It would be great to rank transcription/agent/synthesis engines as opposed to choosing one for each pipeline step. The goal is to minimize latency without sacrificing capability.
Steps
Transcription
I would like to configure the pipeline to prioritize the models as such:
- Speech-To-Phrase on the N150 miniserver where Home Assistant runs.
- Nabu Cloud
faster-whisper
on my beefy workstationfaster-whisper
on the miniserver from step 1.
This way:
- If the query is simple, Speech-to-Phrase would handle it.
- If it’s not but I have an internet connection, I’d get a fast response from the cloud provider.
- If the internet is down, I’d use my workstation and its avx512 CPU.
- If my workstation is turned off, the miniserver itself (which on paper has avx2 but I can’t get it work for some reason) will handle it. Take that, Alexa.
A user who unlike me values privacy more than latency might want to rank engines differently.
Nice-to-have ideas to minimize latency subject to heavily diminishing returns:
- The audio stream needs to fan out to multiple providers which would run concurrently. The first response per the ranking order that didn’t error out should be propagated to the next step in the pipeline. The ranking is largely necessary to bias the input toward the names of the local devices via Speech-to-Phrase, but also because my local models might be smaller than the cloud one.

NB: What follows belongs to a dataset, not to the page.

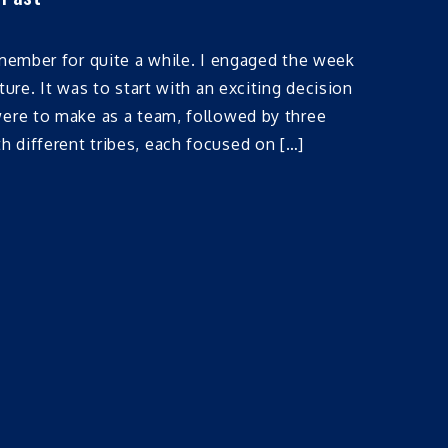
emember for quite a while. I engaged the week
ture. It was to start with an exciting decision
were to make as a team, followed by three
 different tribes, each focused on […]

- It would be cool to allow expressing that steps 1 and 4 cannot be done concurrently so that the execution of 4 doesn’t starve the miniserver for resources while it’s working on step 1. If I change my mind and decide that I don’t want the workstation to do unnecessary work, I might want to order 3 after 2. So recording to a memory buffer is also necessary.
- What if my workstation is currently running at 100% utilization because it’s rebuilding Chrome? Giving 3 and 4 the same ranking (i.e. P1 > P2 > P3 = P4), and picking the first response that is produced between 3 and 4 might help.
Conversation Agent
For LLMs I would like it to go through
- Home Assist engine.
- (Extended) OpenAI Conversation integration.
- Then the local Deepseek 7B running on the workstation.
For the user who prioritizes local models over the larger cloud models, it might also be beneficial if the LLM could signal that the transcription has likely been erroneous and would request a redo of the transcription step of the pipeline with a slower, more capable model. Design space is huge here, so not part of this proposal.
Voice synthesis
Even simpler than transcription:
- Nabu Cloud.
- Piper on the workstation.
Microsoft SamPiper on the miniserver.